(Your instructions) Where a line holds the word "whether", copy that line from the data below.

(Records excerpted from a collection)
--- START ---
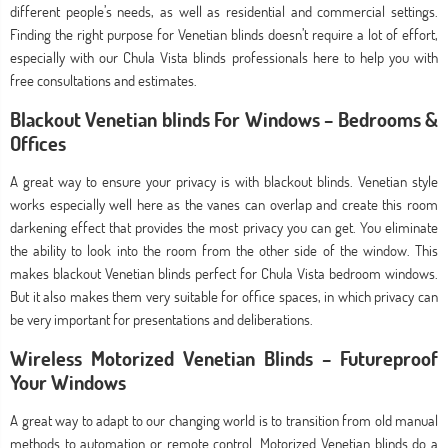
different people’s needs, as well as residential and commercial settings.
Finding the right purpose for Venetian blinds doesn’t require a lot of effort,
especially with our Chula Vista blinds professionals here to help you with
free consultations and estimates.
Blackout Venetian blinds For Windows – Bedrooms &
Offices
A great way to ensure your privacy is with blackout blinds. Venetian style
works especially well here as the vanes can overlap and create this room
darkening effect that provides the most privacy you can get. You eliminate
the ability to look into the room from the other side of the window. This
makes blackout Venetian blinds perfect for Chula Vista bedroom windows.
But it also makes them very suitable for office spaces, in which privacy can
be very important for presentations and deliberations.
Wireless Motorized Venetian Blinds – Futureproof
Your Windows
A great way to adapt to our changing world is to transition from old manual
methods to automation or remote control. Motorized Venetian blinds do a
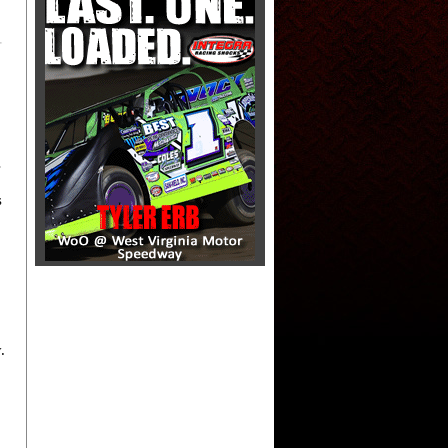
s
s
.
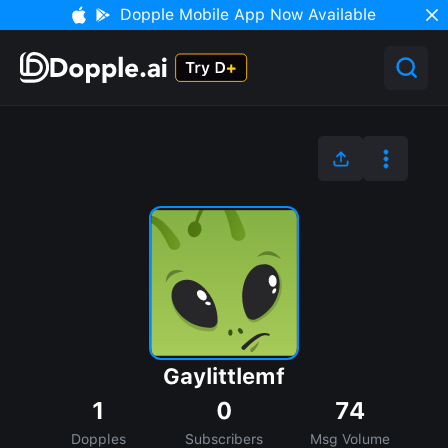
Dopple Mobile App Now Available
Gaylittlemf
1
0
74
Dopples
Subscribers
Msg Volume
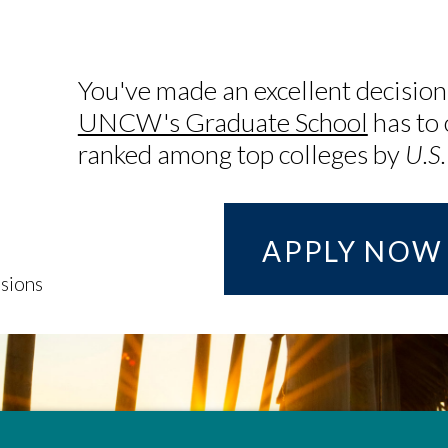
You've made an excellent decision
UNCW's Graduate School
has to 
ranked among top colleges by
U.S
APPLY NOW
sions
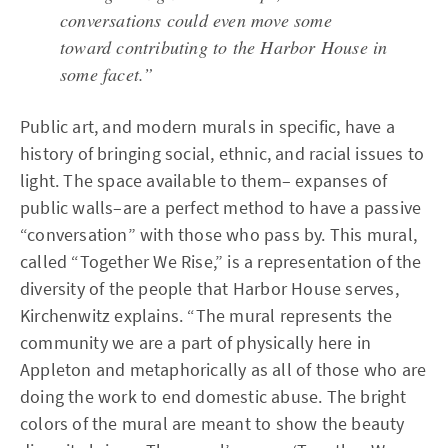
conversations could even move some
toward contributing to the Harbor House in
some facet.”
Public art, and modern murals in specific, have a
history of bringing social, ethnic, and racial issues to
light. The space available to them– expanses of
public walls–are a perfect method to have a passive
“conversation” with those who pass by. This mural,
called “Together We Rise,” is a representation of the
diversity of the people that Harbor House serves,
Kirchenwitz explains. “The mural represents the
community we are a part of physically here in
Appleton and metaphorically as all of those who are
doing the work to end domestic abuse. The bright
colors of the mural are meant to show the beauty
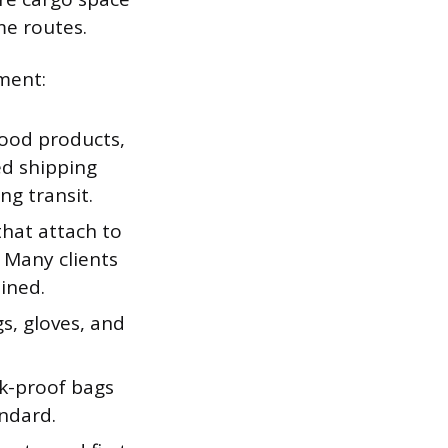
me routes.
pment:
lood products,
ed shipping
ng transit.
hat attach to
 Many clients
ined.
s, gloves, and
k-proof bags
andard.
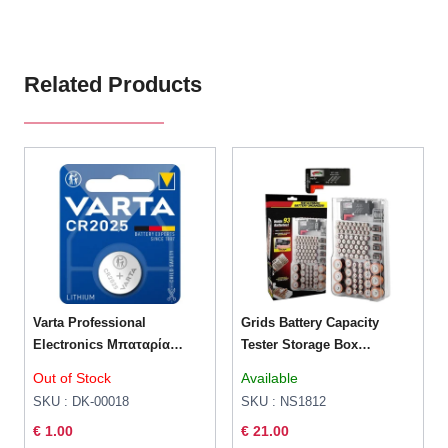
Related Products
Varta Professional
Grids Battery Capacity
Electronics Μπαταρία
Tester Storage Box
Λιθίου CR2025 3V 1τμχ
Transparent
Out of Stock
Available
SKU : DK-00018
SKU : NS1812
€ 1.00
€ 21.00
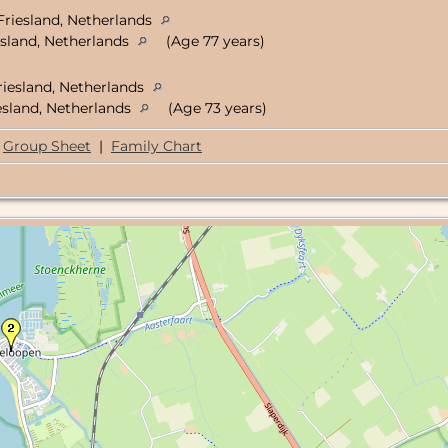
Friesland, Netherlands
sland, Netherlands
(Age 77 years)
riesland, Netherlands
sland, Netherlands
(Age 73 years)
Group Sheet
|
Family Chart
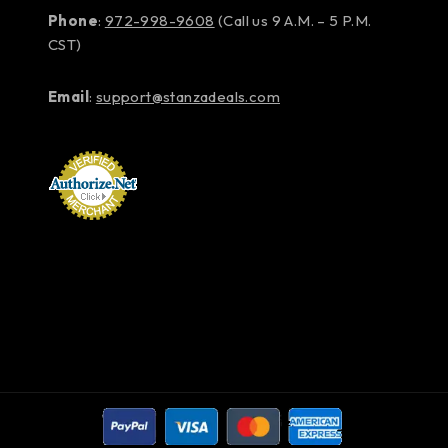
Phone
:
972-998-9608
(Call us 9 A.M. – 5 P.M.
CST)
Email
:
support@stanzadeals.com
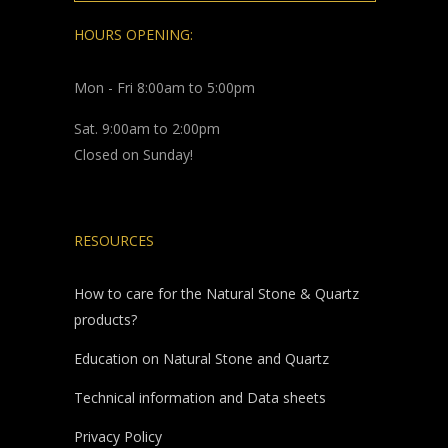
HOURS OPENING:
Mon - Fri 8:00am to 5:00pm
Sat. 9:00am to 2:00pm
Closed on Sunday!
RESOURCES
How to care for the Natural Stone & Quartz
products?
Education on Natural Stone and Quartz
Technical information and Data sheets
Privacy Policy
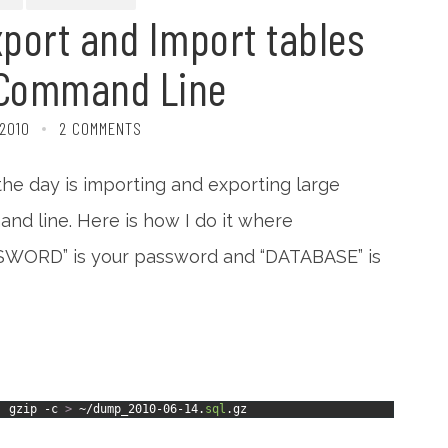
port and Import tables
 Command Line
 2010
2 COMMENTS
he day is importing and exporting large
nd line. Here is how I do it where
SWORD” is your password and “DATABASE” is
|
gzip
-c
>
~/dump_2010
-
06
-
14.
sql
.gz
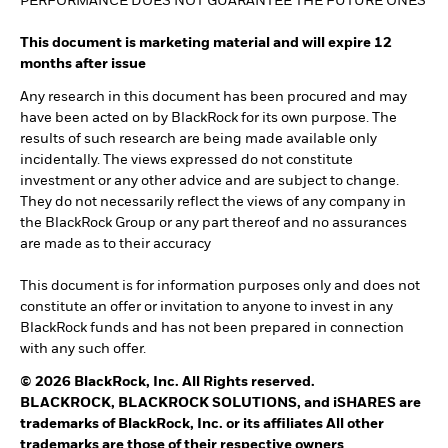
PERFORMANCE DOES NOT GUARANTEE THE FUTURE ONES
This document is marketing material and will expire 12
months after issue
Any research in this document has been procured and may
have been acted on by BlackRock for its own purpose. The
results of such research are being made available only
incidentally. The views expressed do not constitute
investment or any other advice and are subject to change.
They do not necessarily reflect the views of any company in
the BlackRock Group or any part thereof and no assurances
are made as to their accuracy
This document is for information purposes only and does not
constitute an offer or invitation to anyone to invest in any
BlackRock funds and has not been prepared in connection
with any such offer.
© 2026 BlackRock, Inc. All Rights reserved.
BLACKROCK, BLACKROCK SOLUTIONS, and iSHARES are
trademarks of BlackRock, Inc. or its affiliates All other
trademarks are those of their respective owners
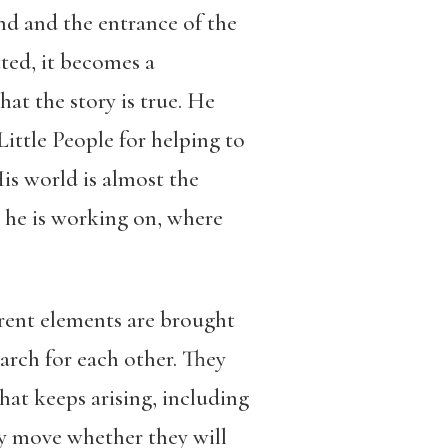
und and the entrance of the
ted, it becomes a
at the story is true. He
 Little People for helping to
is world is almost the
at he is working on, where
erent elements are brought
arch for each other. They
that keeps arising, including
hey move whether they will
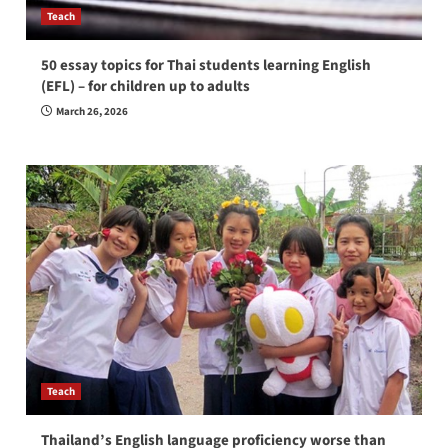
Teach
50 essay topics for Thai students learning English
(EFL) – for children up to adults
March 26, 2026
Teach
Thailand’s English language proficiency worse than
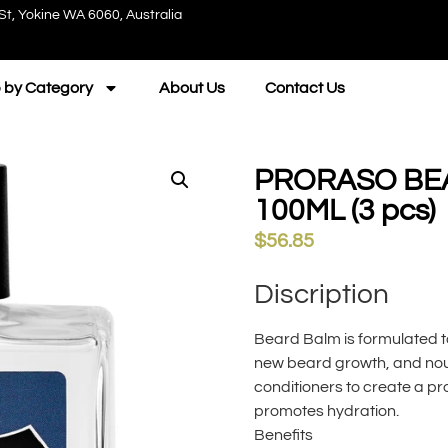
St, Yokine WA 6060, Australia
 by Category
About Us
Contact Us
PRORASO BE
100ML (3 pcs)
$
56.85
Discription
Beard Balm is formulated t
new beard growth, and nour
conditioners to create a pr
promotes hydration.
Benefits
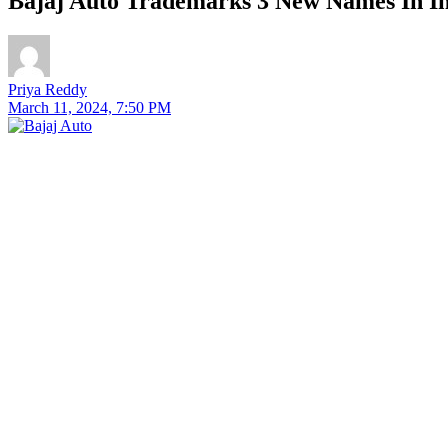
Bajaj Auto Trademarks 3 New Names In I
Priya Reddy
March 11, 2024, 7:50 PM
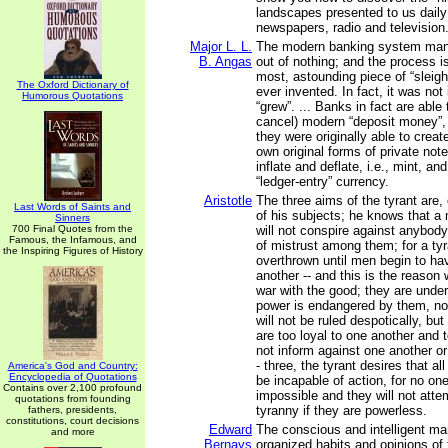
landscapes presented to us daily
newspapers, radio and television
Major L. L.
The modern banking system man
B. Angas
out of nothing; and the process i
most, astounding piece of “sleigh
The Oxford Dictionary of
ever invented. In fact, it was not
Humorous Quotations
“grew”. ... Banks in fact are able
cancel) modern “deposit money”,
they were originally able to create,
own original forms of private note
inflate and deflate, i.e., mint, a
“ledger-entry” currency.
Aristotle
The three aims of the tyrant are, 
Last Words of Saints and
of his subjects; he knows that a
Sinners
700 Final Quotes from the
will not conspire against anybody
Famous, the Infamous, and
of mistrust among them; for a tyr
the Inspiring Figures of History
overthrown until men begin to ha
another -- and this is the reason 
war with the good; they are under 
power is endangered by them, no
will not be ruled despotically, bu
are too loyal to one another and 
not inform against one another or
- three, the tyrant desires that al
America's God and Country:
Encyclopedia of Quotations
be incapable of action, for no on
Contains over 2,100 profound
impossible and they will not atte
quotations from founding
tyranny if they are powerless.
fathers, presidents,
constitutions, court decisions
Edward
The conscious and intelligent man
and more
Bernays
organized habits and opinions of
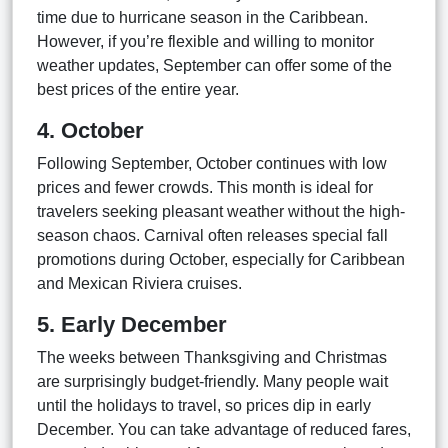
time due to hurricane season in the Caribbean.
However, if you’re flexible and willing to monitor
weather updates, September can offer some of the
best prices of the entire year.
4. October
Following September, October continues with low
prices and fewer crowds. This month is ideal for
travelers seeking pleasant weather without the high-
season chaos. Carnival often releases special fall
promotions during October, especially for Caribbean
and Mexican Riviera cruises.
5. Early December
The weeks between Thanksgiving and Christmas
are surprisingly budget-friendly. Many people wait
until the holidays to travel, so prices dip in early
December. You can take advantage of reduced fares,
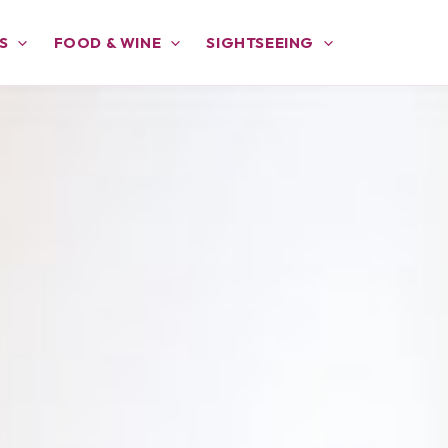
S
FOOD & WINE
SIGHTSEEING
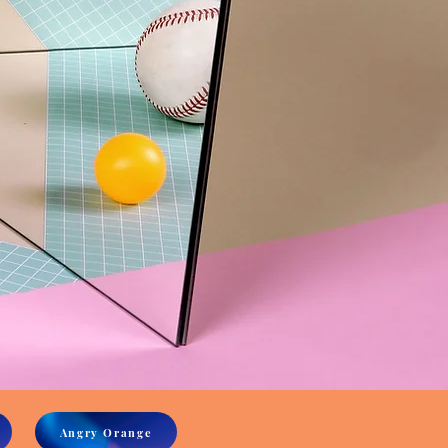
Angry Orange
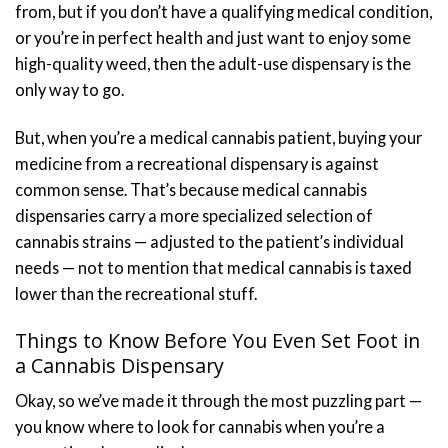
from, but if you don’t have a qualifying medical condition,
or you’re in perfect health and just want to enjoy some
high-quality weed, then the adult-use dispensary is the
only way to go.
But, when you’re a medical cannabis patient, buying your
medicine from a recreational dispensary is against
common sense. That’s because medical cannabis
dispensaries carry a more specialized selection of
cannabis strains — adjusted to the patient’s individual
needs — not to mention that medical cannabis is taxed
lower than the recreational stuff.
Things to Know Before You Even Set Foot in
a Cannabis Dispensary
Okay, so we’ve made it through the most puzzling part —
you know where to look for cannabis when you’re a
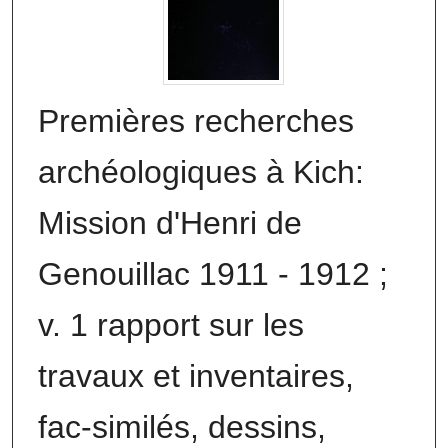
Premières recherches
archéologiques à Kich:
Mission d'Henri de
Genouillac 1911 - 1912 ;
v. 1 rapport sur les
travaux et inventaires,
fac-similés, dessins,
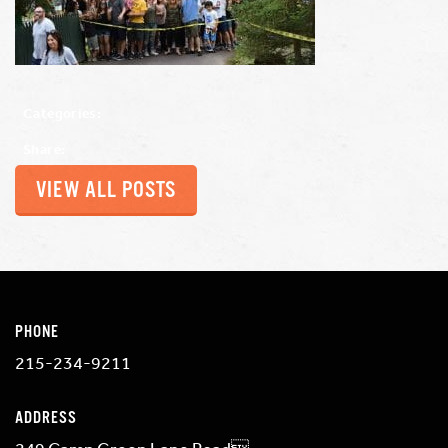
Categories:
Share:
VIEW ALL POSTS
PHONE
215-234-9211
ADDRESS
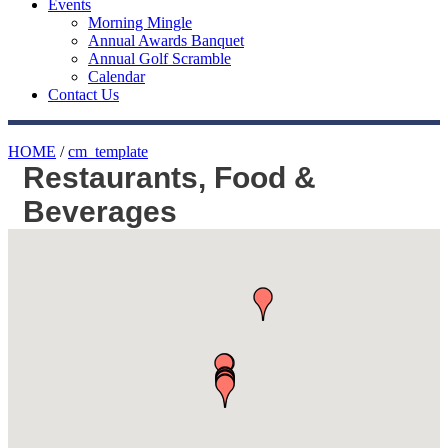
Events
Morning Mingle
Annual Awards Banquet
Annual Golf Scramble
Calendar
Contact Us
HOME
/
cm_template
Restaurants, Food &
Beverages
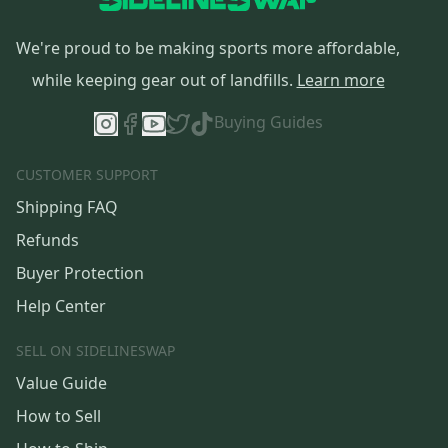
We're proud to be making sports more affordable,
while keeping gear out of landfills.
Learn more
Buying Guides
CUSTOMER SUPPORT
Shipping FAQ
Refunds
Buyer Protection
Help Center
SELL ON SIDELINESWAP
Value Guide
How to Sell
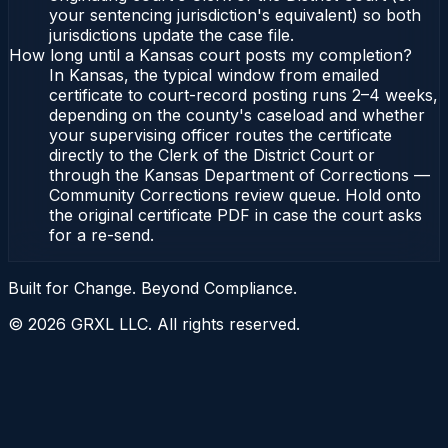
your sentencing jurisdiction's equivalent) so both
jurisdictions update the case file.
How long until a Kansas court posts my completion?
In Kansas, the typical window from emailed
certificate to court-record posting runs 2–4 weeks,
depending on the county's caseload and whether
your supervising officer routes the certificate
directly to the Clerk of the District Court or
through the Kansas Department of Corrections —
Community Corrections review queue. Hold onto
the original certificate PDF in case the court asks
for a re-send.
Built for Change. Beyond Compliance.
©
2026
GRXL LLC. All rights reserved.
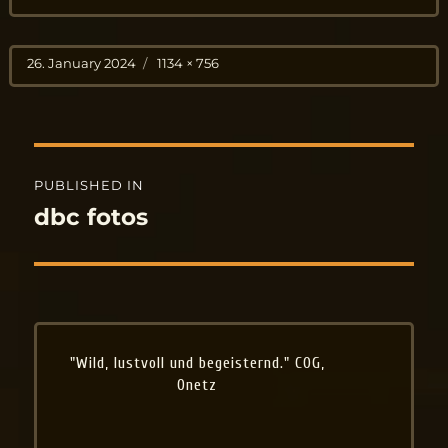
Posted
Full
26. January 2024
1134 × 756
on
size
Post
PUBLISHED IN
navigation
dbc fotos
"Wild, lustvoll und begeisternd." COG,
Onetz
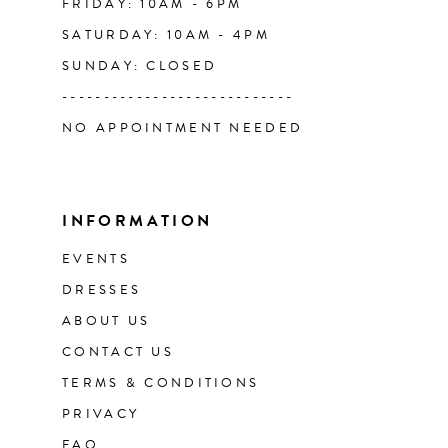
FRIDAY: 10AM - 6PM
SATURDAY: 10AM - 4PM
SUNDAY: CLOSED
----------------------------
NO APPOINTMENT NEEDED
INFORMATION
EVENTS
DRESSES
ABOUT US
CONTACT US
TERMS & CONDITIONS
PRIVACY
FAQ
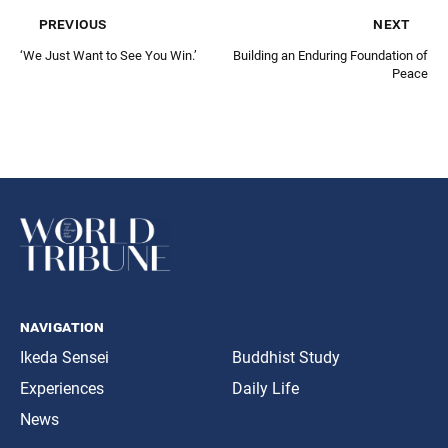
previous
next
‘We Just Want to See You Win.’
Building an Enduring Foundation of
Peace
navigation
Ikeda Sensei
Buddhist Study
Experiences
Daily Life
News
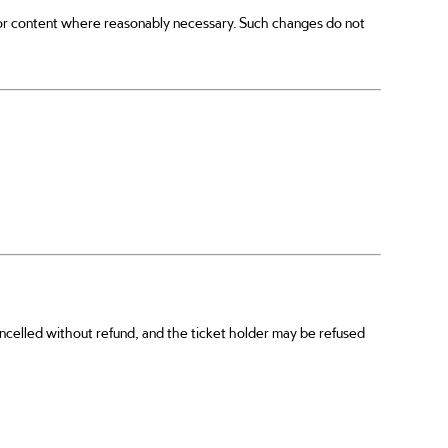
or content where reasonably necessary. Such changes do not
cancelled without refund, and the ticket holder may be refused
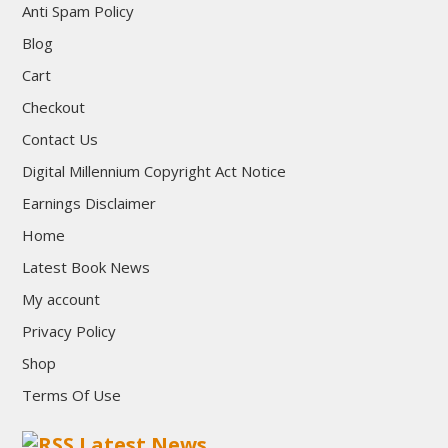
Anti Spam Policy
Blog
Cart
Checkout
Contact Us
Digital Millennium Copyright Act Notice
Earnings Disclaimer
Home
Latest Book News
My account
Privacy Policy
Shop
Terms Of Use
Latest News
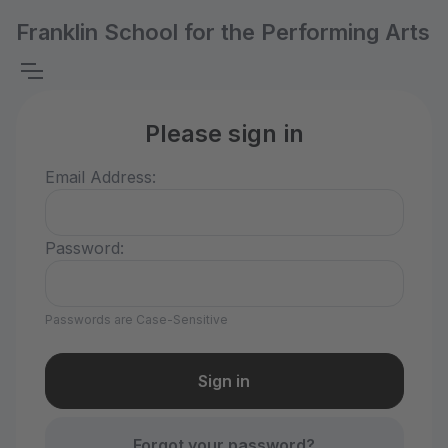
Franklin School for the Performing Arts
Please sign in
Email Address:
Password:
Passwords are Case-Sensitive
Forgot your password?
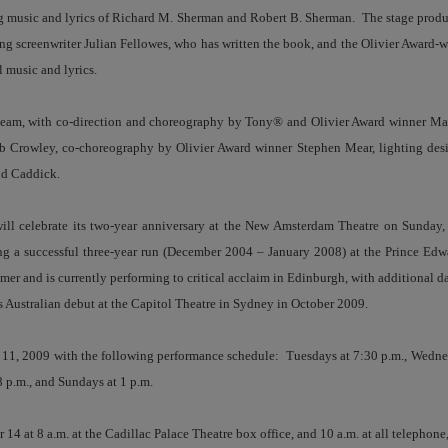
 music and lyrics of Richard M. Sherman and Robert B. Sherman. The stage produ
 screenwriter Julian Fellowes, who has written the book, and the Olivier Award-w
music and lyrics.
e team, with co-direction and choreography by Tony® and Olivier Award winner M
 Crowley, co-choreography by Olivier Award winner Stephen Mear, lighting de
id Caddick.
ill celebrate its two-year anniversary at the New Amsterdam Theatre on Sunday
g a successful three-year run (December 2004 – January 2008) at the Prince Edw
er and is currently performing to critical acclaim in Edinburgh, with additional d
ts Australian debut at the Capitol Theatre in Sydney in October 2009.
 11, 2009 with the following performance schedule: Tuesdays at 7:30 p.m., Wedne
8 p.m., and Sundays at 1 p.m.
14 at 8 a.m. at the Cadillac Palace Theatre box office, and 10 a.m. at all telephone,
--- END ---
(Output)
hey move whether they will
depending on the county's caseload and whether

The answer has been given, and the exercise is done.